Figure 1. Decreased Adjustment (DA) Chart
Althea J. D’Souza and William G. Ferrell
Clemson
University
Clemson, SC 29634
The Decreased Adjustment (DA) and Mean Squared Error Ratio (MSER) charts provide practitioners with a simple yet effective method of adjusting and controlling continuous flow processes. These charts feature less than 100% process adjustment, lack of model dependency, the removal of the effect of shifts and trends through adjustment and the detection of changes in the magnitude of random variation. All of the above are accomplished using simple Shewhart-like charts that provide feedback and suggest action similar to that of traditional Statistical Process Control (SPC). This paper, however, will focus primarily on the role of the decision maker in the adjustment/control situation. One of the most important outcomes of this research is the development of a methodology to provide these decision makers with the ability to trade-off the various aspects of performance of the DA-MSER charts based on management goals and objectives. This methodology is described in detail after a brief overview of the DA-MSER charts.
The Decreased Adjustment-Mean Squared Error Ratio (DA-MSER) procedure is a practical methodology for dynamic process control of continuous processes when adjustments must be accomplished by a human operator. This paper focuses primarily on the options that the procedures provide decision makers, enabling them to trade-off aspects of performance of the control-monitoring strategy based on management goals and objectives. The DA-MSER methodology for controlling continuous processes has an interface to operators that is similar to familiar control charts but performs comparably, or superior, to existing methods and has been tested using process simulation techniques (D’Souza and Ferrell-1998). Since a control scheme in the real world is only effective when it performs well and is used correctly by operators, the DA-MSER methodology is both unique and valuable since it has the added bonus for decision makers to control adjustment/monitoring costs and effectiveness.

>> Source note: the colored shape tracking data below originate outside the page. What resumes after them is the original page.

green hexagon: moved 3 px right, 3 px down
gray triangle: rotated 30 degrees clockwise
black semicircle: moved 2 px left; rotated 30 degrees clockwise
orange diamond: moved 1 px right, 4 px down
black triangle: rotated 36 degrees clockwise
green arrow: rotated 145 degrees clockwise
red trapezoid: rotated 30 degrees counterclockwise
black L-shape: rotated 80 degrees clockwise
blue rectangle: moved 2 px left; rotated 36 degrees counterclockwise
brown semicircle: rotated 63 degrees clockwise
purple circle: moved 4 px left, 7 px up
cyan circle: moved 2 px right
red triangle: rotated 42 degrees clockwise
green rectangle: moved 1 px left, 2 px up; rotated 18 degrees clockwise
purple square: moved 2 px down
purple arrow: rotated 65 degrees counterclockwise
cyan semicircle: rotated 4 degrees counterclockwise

Process control is a vital component of any system because it has tremendous influence on both final product quality, the cost of processing, and maintenance costs. Whether the system produces items for retail sale like automobiles or chemicals, or performs a service like treating potable water, control is critical to success. In general, the basic functions of a controller are to detect changes in the process that requires adjustment and either make the adjustment or notify a human operator that such an adjustment is necessary and to leave the process alone in all other conditions. To perform these functions, a controller must monitor the process and use this information to determine when adjustment is necessary and act accordingly or determine no adjustment is needed and leave things the process alone.

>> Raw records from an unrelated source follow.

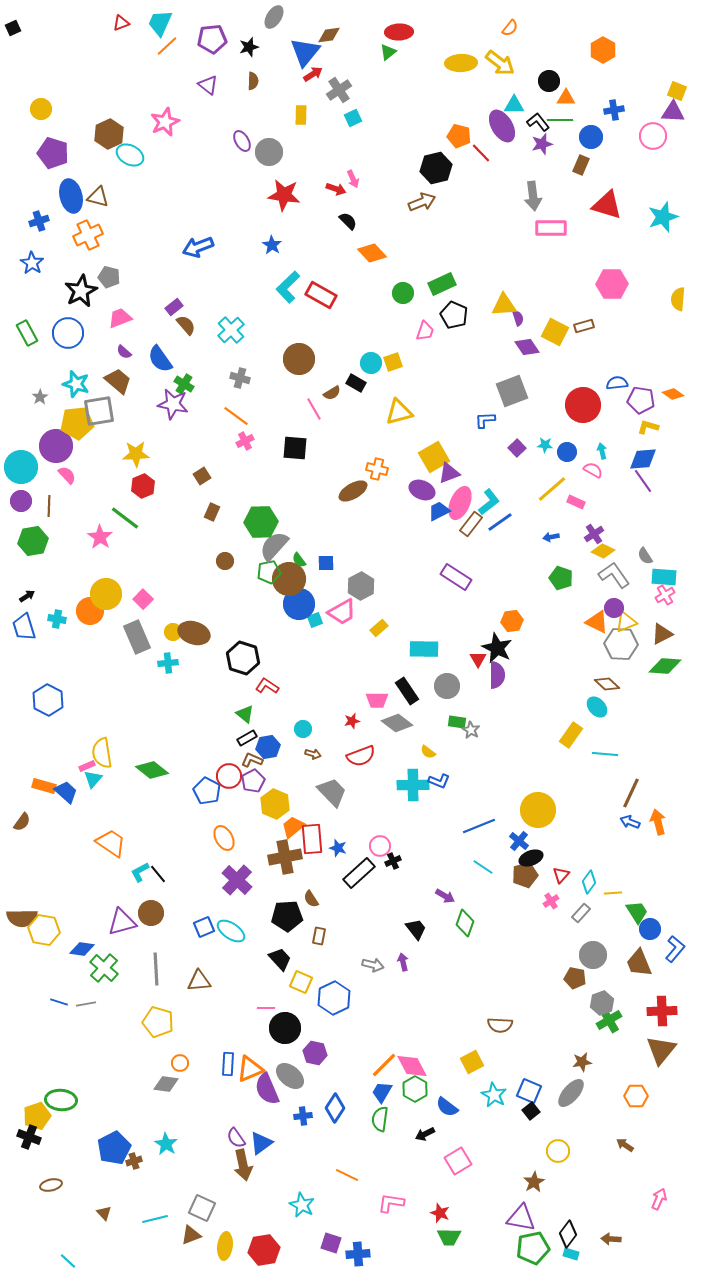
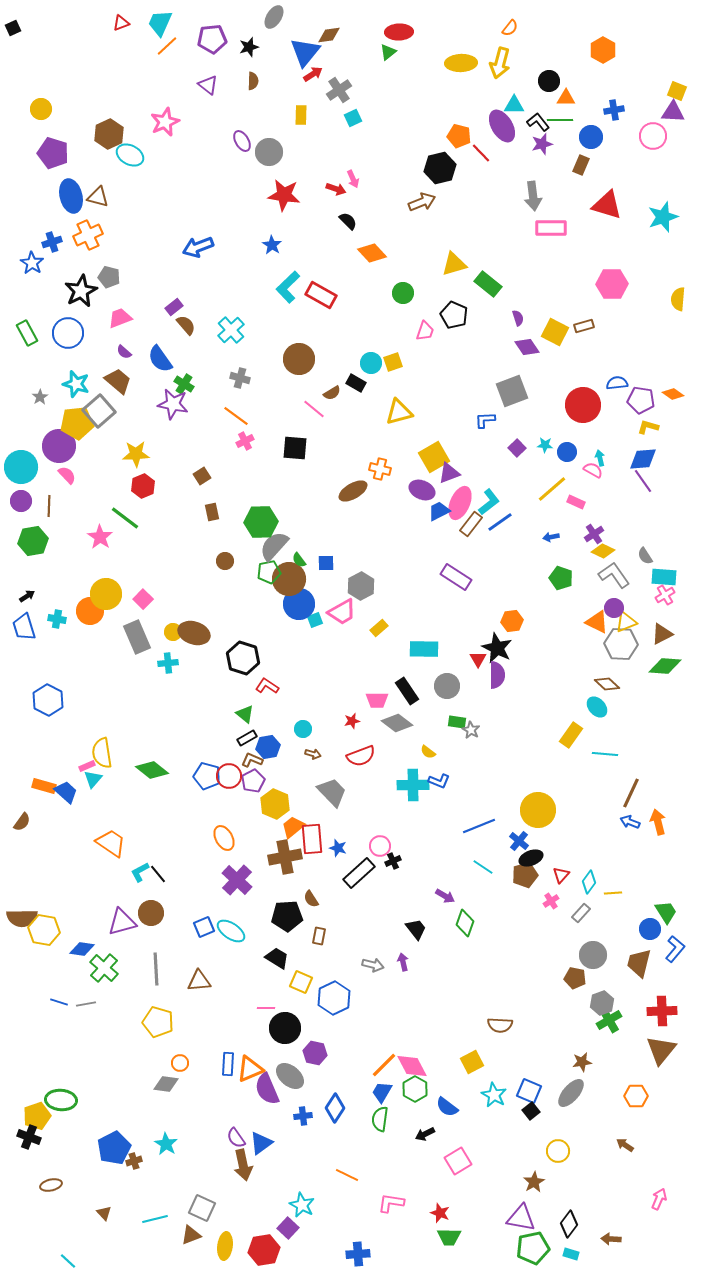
yellow arrow at (500, 63): rotated 68 degrees clockwise
black hexagon at (436, 168): moved 4 px right
blue cross at (39, 221): moved 13 px right, 21 px down
green rectangle at (442, 284): moved 46 px right; rotated 64 degrees clockwise
yellow triangle at (504, 305): moved 50 px left, 41 px up; rotated 12 degrees counterclockwise
pink line at (314, 409): rotated 20 degrees counterclockwise
gray square at (99, 411): rotated 32 degrees counterclockwise
purple circle at (56, 446): moved 3 px right
cyan arrow at (602, 451): moved 2 px left, 7 px down
orange cross at (377, 469): moved 3 px right
brown rectangle at (212, 512): rotated 36 degrees counterclockwise
blue pentagon at (207, 791): moved 15 px up; rotated 12 degrees counterclockwise
green trapezoid at (637, 912): moved 29 px right
black trapezoid at (280, 959): moved 3 px left, 1 px up; rotated 15 degrees counterclockwise
brown trapezoid at (639, 963): rotated 36 degrees clockwise
black diamond at (568, 1234): moved 1 px right, 10 px up
purple square at (331, 1243): moved 43 px left, 15 px up; rotated 25 degrees clockwise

Historically, automatic controllers (for e.g., PID controllers) were used to make the adjustments and it was assumed that the human operators would infer an assignable cause was present by other means, hopefully before the plant or equipment was damaged. More recently, researchers have suggested the integration of SPC and the strategy behind the automatic controllers (called Engineering Process Control, EPC) as a method of addressing the total problem. The methods suggested for EPC-SPC integration perform adequately when the assumptions under which they were developed are true; however, they have feasibility issues in practical, real-world implementation. Most of the methods in existence are complex, the requirements to implement them, as well as the demands on the operators, are quite complicated. They require adjustments to be made almost constantly for good performance, a questionable requirement in practice and their effectiveness dependent on how well the underlying model can be defined a priori or how frequently it can be updated in the methodology. Most importantly, they do not possess the ability to allow decision makers to intelligently assess the tradeoffs associated with different performance characteristics. Additional information about existing control-monitoring strategies and details of the performance of the DA-MSER procedures can be found in D’Souza and Ferrell (1998).

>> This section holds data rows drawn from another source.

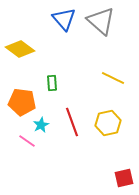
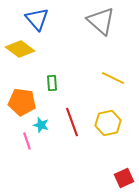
blue triangle: moved 27 px left
cyan star: rotated 28 degrees counterclockwise
pink line: rotated 36 degrees clockwise
red square: rotated 12 degrees counterclockwise
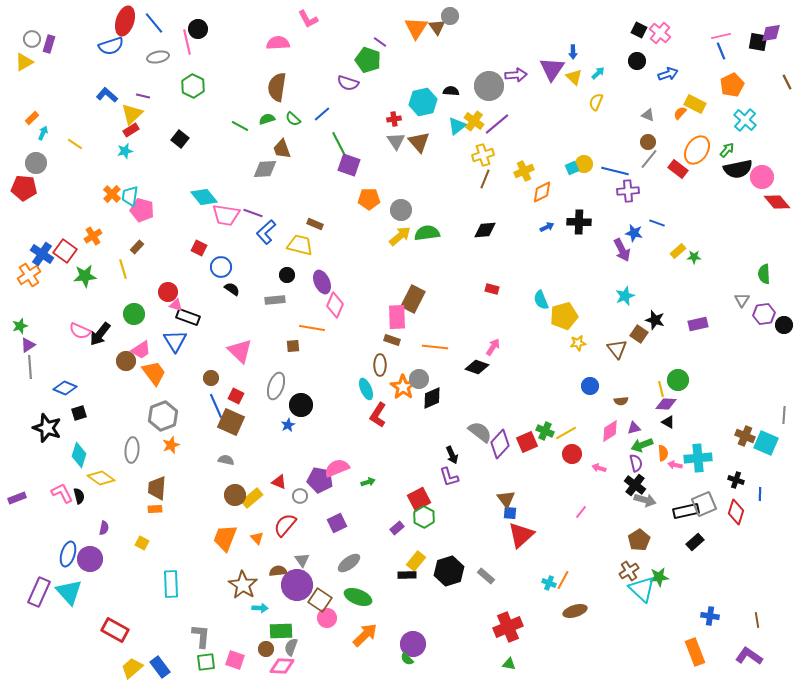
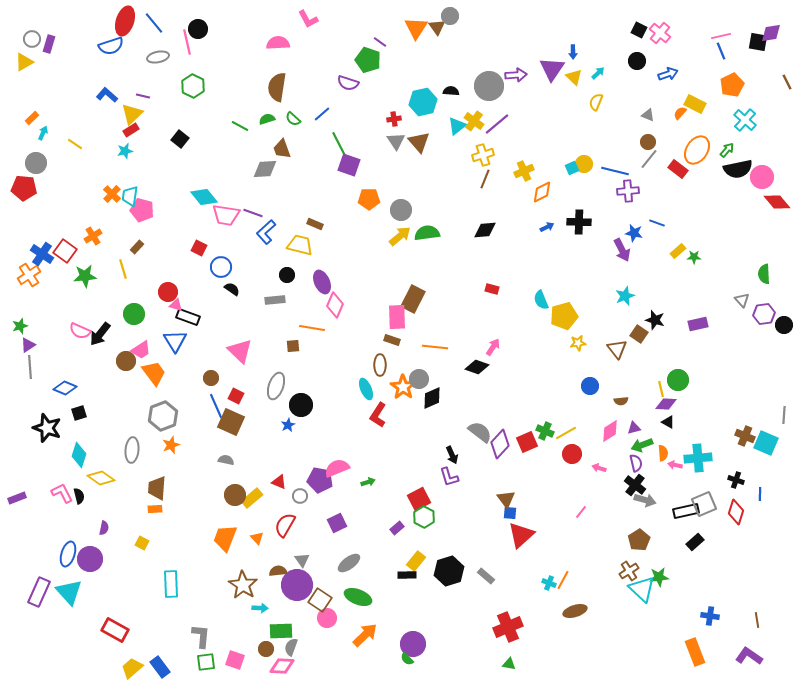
gray triangle at (742, 300): rotated 14 degrees counterclockwise
red semicircle at (285, 525): rotated 10 degrees counterclockwise
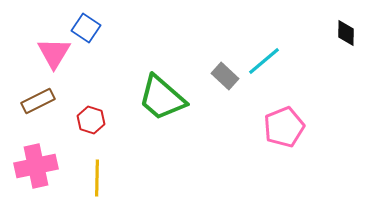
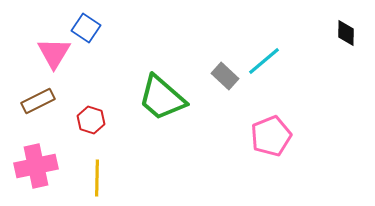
pink pentagon: moved 13 px left, 9 px down
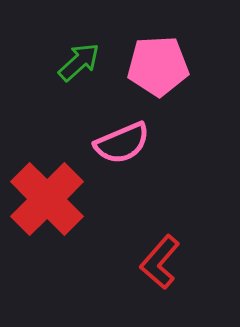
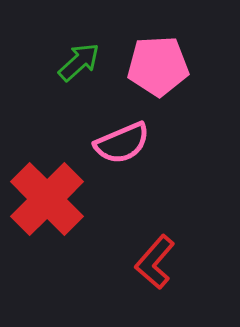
red L-shape: moved 5 px left
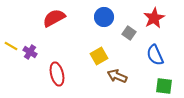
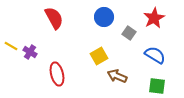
red semicircle: rotated 90 degrees clockwise
blue semicircle: rotated 145 degrees clockwise
green square: moved 7 px left
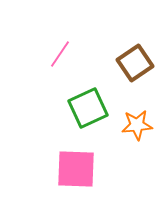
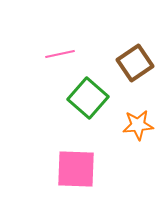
pink line: rotated 44 degrees clockwise
green square: moved 10 px up; rotated 24 degrees counterclockwise
orange star: moved 1 px right
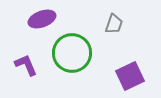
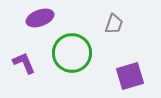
purple ellipse: moved 2 px left, 1 px up
purple L-shape: moved 2 px left, 2 px up
purple square: rotated 8 degrees clockwise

The chart developed for the reduced adjustment of continuous processes and aptly named the Decreased Adjustment (DA) chart is based on the Shewhart chart concept. If the adjustment procedure is accurately controlling the process mean to the target, the only variable component in a process observation should be random error and therefore, adjustment is not necessary. In Shewhart charts, the 1s, 2s and 3s control limits encompass 68%, 95% and 99.7% of the random error values. The same principle is used in the DA chart. If an observation falls outside the 3 s limits, there could be a change in the process mean and so an adjustment may be required. The practitioner could also choose to make adjustment decisions using 2s or 1s limits depending on the tradeoff between the costs associated with adjustment and those with not detecting a process change. The amount of adjustment to be made is a fraction of the deviation of an observation from the target as proposed by Grubbs (1983). The fraction decreases as adjustments are made on consecutive observations.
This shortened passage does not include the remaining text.